Collected data —
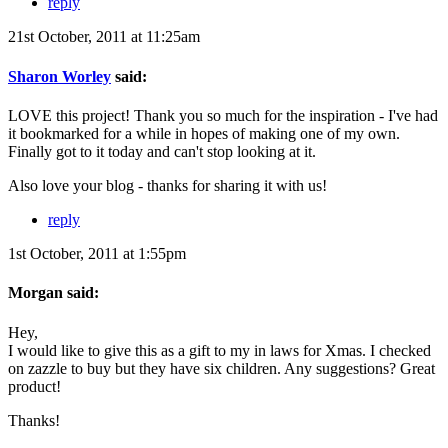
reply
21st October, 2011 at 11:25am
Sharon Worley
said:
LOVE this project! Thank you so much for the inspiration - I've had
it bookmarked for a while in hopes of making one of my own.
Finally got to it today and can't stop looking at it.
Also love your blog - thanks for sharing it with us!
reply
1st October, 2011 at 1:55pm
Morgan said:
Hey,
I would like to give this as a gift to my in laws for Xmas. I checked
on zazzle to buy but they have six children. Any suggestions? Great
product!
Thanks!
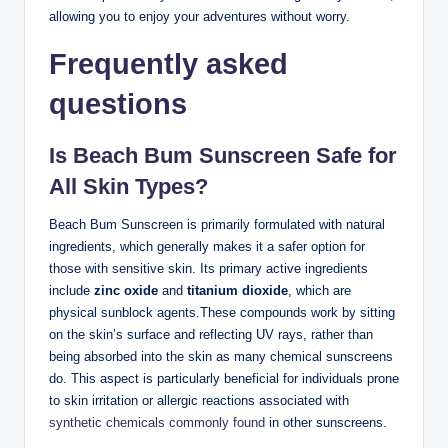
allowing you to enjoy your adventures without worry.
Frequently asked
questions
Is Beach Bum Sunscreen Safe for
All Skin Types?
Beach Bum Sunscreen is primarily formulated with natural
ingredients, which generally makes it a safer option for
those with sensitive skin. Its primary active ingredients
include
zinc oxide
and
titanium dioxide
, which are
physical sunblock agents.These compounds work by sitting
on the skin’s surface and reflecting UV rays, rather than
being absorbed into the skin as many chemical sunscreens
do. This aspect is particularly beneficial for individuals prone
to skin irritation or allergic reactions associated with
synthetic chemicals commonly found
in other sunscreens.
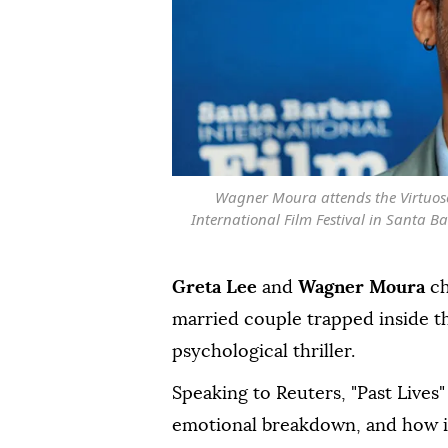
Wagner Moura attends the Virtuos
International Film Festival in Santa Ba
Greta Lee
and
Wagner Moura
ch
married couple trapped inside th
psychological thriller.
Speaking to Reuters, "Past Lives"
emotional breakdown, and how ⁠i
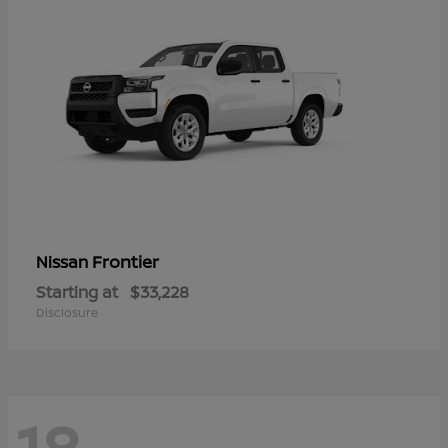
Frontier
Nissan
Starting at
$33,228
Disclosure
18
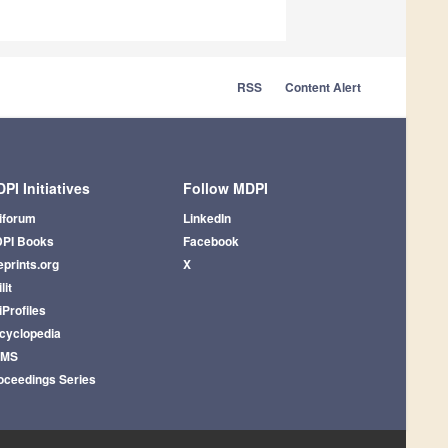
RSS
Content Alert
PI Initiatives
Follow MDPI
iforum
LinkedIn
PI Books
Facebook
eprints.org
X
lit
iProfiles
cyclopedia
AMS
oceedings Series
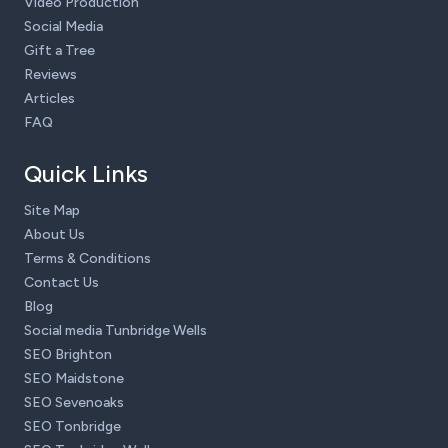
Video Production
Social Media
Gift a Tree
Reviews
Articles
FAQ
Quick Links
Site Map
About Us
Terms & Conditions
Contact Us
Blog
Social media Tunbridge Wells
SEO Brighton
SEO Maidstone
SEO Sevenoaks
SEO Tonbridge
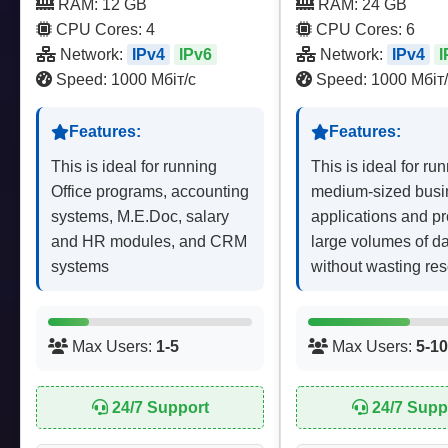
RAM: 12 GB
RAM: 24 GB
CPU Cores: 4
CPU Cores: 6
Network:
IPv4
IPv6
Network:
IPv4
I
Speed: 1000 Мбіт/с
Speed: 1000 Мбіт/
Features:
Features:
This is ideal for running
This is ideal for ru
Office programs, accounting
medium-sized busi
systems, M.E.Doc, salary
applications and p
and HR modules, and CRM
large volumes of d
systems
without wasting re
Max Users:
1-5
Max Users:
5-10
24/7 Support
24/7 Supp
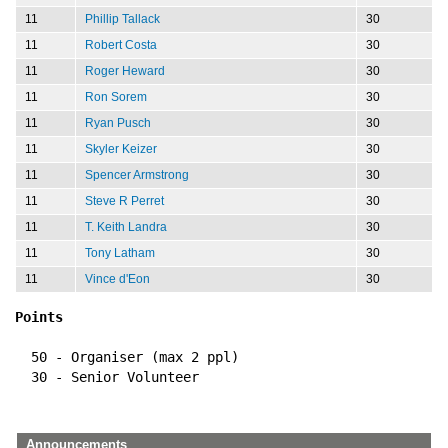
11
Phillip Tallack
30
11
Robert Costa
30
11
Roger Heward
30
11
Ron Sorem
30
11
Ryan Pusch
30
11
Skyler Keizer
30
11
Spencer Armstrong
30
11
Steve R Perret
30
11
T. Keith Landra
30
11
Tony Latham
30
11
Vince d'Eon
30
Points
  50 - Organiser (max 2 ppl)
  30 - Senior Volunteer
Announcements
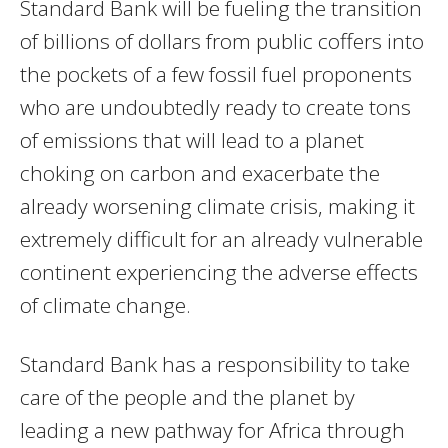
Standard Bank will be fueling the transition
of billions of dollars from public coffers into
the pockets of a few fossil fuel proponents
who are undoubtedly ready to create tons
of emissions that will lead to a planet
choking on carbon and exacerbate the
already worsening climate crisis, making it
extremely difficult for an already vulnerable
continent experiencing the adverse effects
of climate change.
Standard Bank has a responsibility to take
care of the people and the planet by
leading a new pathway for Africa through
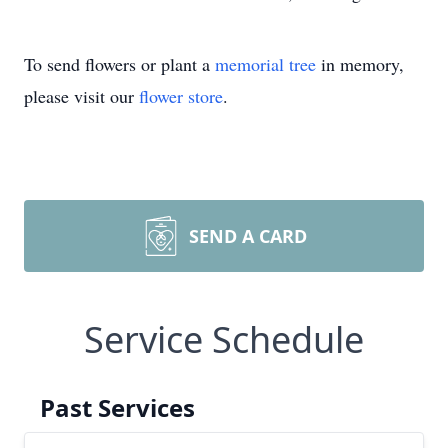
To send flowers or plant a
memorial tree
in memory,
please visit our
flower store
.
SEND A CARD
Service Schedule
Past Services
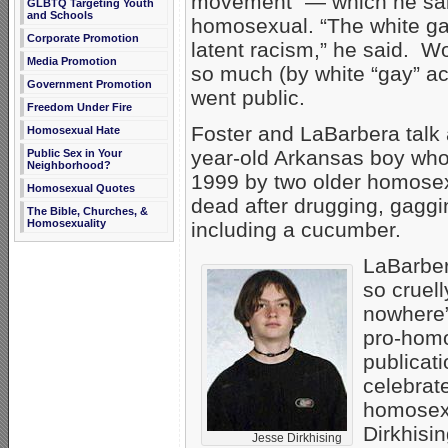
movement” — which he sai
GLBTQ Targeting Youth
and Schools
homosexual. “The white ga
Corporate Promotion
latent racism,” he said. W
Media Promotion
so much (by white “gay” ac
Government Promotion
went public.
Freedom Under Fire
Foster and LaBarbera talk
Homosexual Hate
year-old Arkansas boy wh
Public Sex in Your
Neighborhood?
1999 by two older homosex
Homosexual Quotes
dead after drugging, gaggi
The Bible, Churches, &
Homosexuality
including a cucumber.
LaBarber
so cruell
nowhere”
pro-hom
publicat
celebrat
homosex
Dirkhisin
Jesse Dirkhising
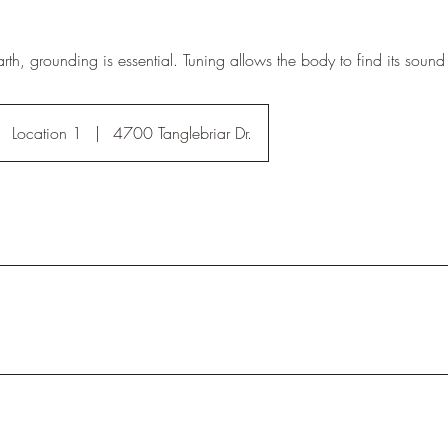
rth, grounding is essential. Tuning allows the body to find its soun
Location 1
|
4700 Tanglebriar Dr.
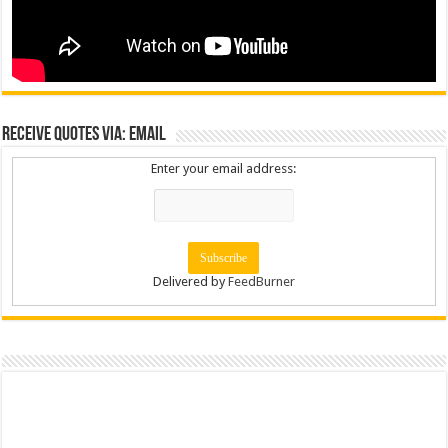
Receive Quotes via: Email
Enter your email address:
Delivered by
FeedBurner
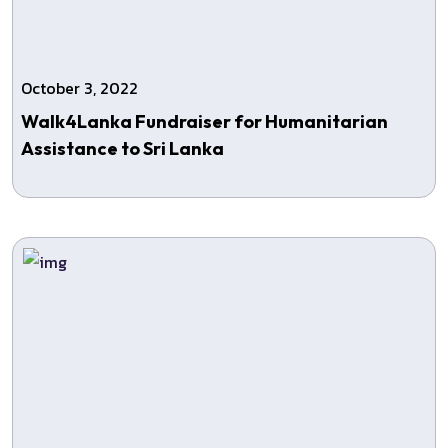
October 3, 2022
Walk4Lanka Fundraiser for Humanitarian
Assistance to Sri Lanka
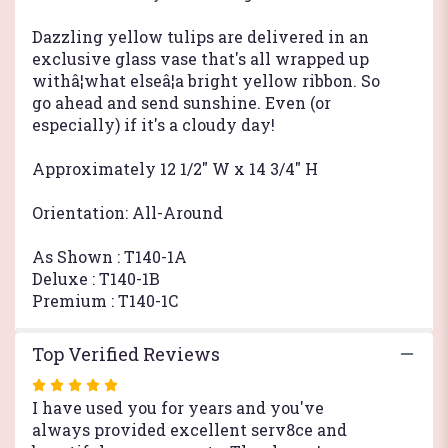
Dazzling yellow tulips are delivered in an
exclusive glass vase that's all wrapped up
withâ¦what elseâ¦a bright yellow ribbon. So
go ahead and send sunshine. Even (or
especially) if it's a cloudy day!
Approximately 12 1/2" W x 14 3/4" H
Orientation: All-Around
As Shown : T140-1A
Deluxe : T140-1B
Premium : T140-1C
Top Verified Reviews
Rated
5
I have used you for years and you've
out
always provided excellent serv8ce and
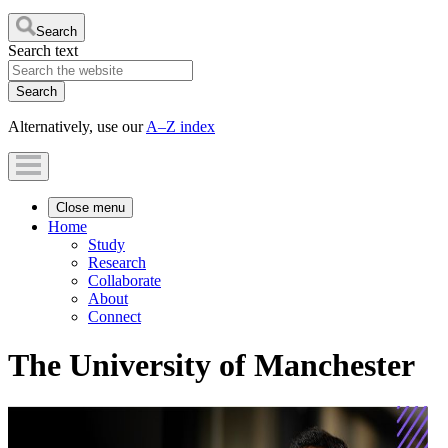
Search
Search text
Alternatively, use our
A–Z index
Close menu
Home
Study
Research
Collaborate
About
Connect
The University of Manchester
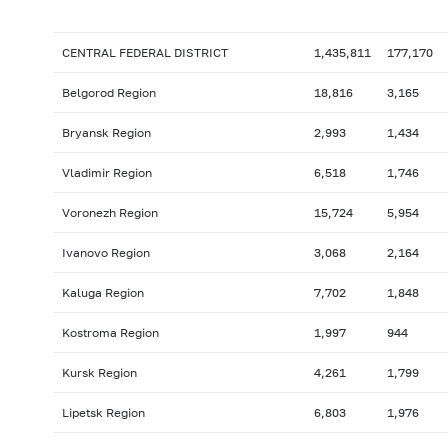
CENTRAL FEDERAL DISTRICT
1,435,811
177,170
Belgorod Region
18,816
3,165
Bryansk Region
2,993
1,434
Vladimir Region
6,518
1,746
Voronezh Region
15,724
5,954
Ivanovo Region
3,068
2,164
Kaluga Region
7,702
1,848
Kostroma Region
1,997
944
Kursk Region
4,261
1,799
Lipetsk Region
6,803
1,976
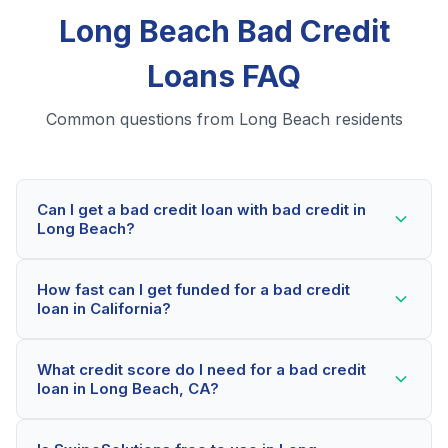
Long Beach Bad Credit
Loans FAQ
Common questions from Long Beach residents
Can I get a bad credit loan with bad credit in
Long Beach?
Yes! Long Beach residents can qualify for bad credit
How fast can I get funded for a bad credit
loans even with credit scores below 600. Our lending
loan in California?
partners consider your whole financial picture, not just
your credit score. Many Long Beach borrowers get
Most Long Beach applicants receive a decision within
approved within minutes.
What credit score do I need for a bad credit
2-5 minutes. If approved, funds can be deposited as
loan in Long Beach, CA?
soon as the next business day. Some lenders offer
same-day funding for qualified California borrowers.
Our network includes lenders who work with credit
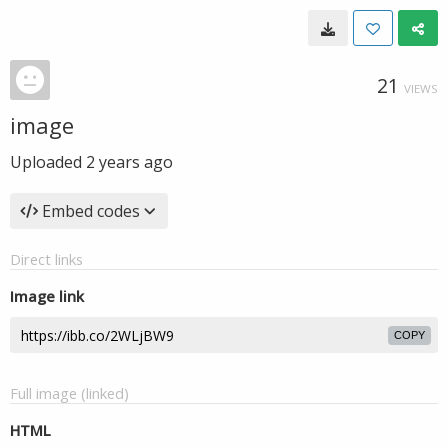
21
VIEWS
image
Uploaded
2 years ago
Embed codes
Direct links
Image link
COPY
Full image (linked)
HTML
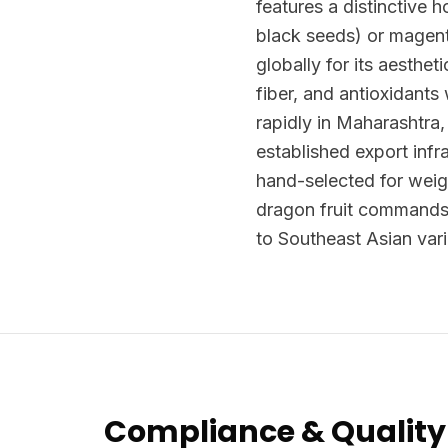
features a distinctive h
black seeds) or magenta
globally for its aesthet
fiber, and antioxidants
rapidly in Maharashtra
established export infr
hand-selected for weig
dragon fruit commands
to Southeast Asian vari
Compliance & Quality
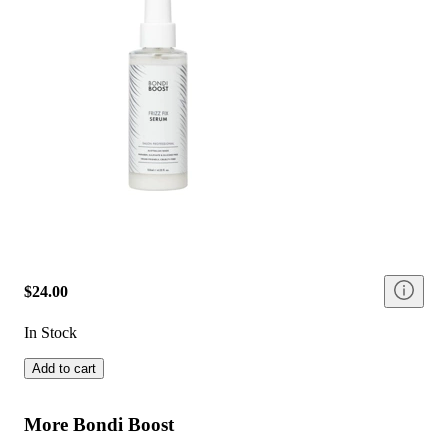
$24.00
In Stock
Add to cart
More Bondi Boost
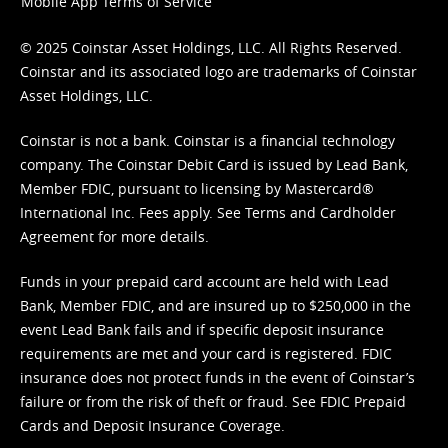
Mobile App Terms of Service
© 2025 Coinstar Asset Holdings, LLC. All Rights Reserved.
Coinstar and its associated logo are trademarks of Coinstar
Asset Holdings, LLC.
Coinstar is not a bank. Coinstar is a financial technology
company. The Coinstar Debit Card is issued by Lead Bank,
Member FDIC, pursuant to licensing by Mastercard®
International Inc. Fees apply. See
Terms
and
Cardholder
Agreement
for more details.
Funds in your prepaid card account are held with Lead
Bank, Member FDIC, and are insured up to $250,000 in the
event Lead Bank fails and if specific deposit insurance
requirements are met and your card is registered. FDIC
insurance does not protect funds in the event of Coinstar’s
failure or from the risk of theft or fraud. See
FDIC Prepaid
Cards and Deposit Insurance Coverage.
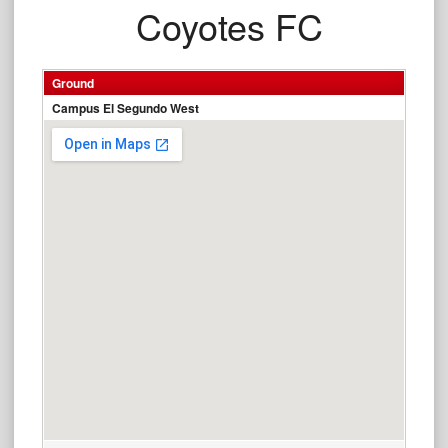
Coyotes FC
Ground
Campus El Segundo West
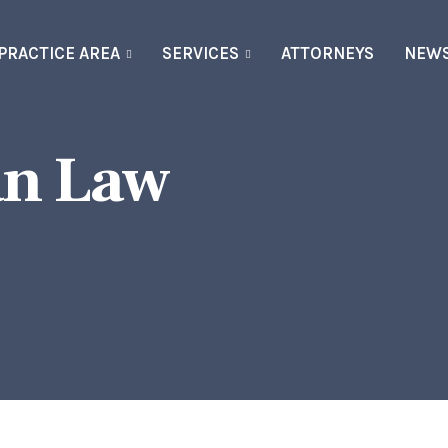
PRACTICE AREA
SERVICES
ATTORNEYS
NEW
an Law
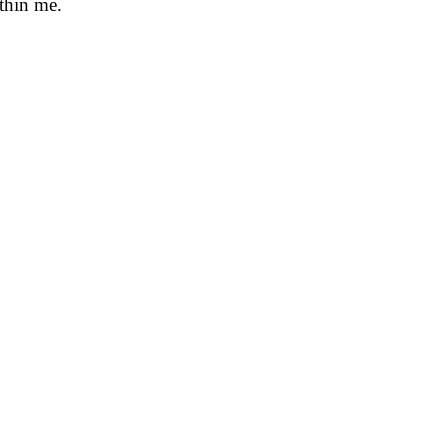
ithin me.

Work required —
Give the number of lines in the records above that contain "ingredients", with no other words.

Result for this task —
2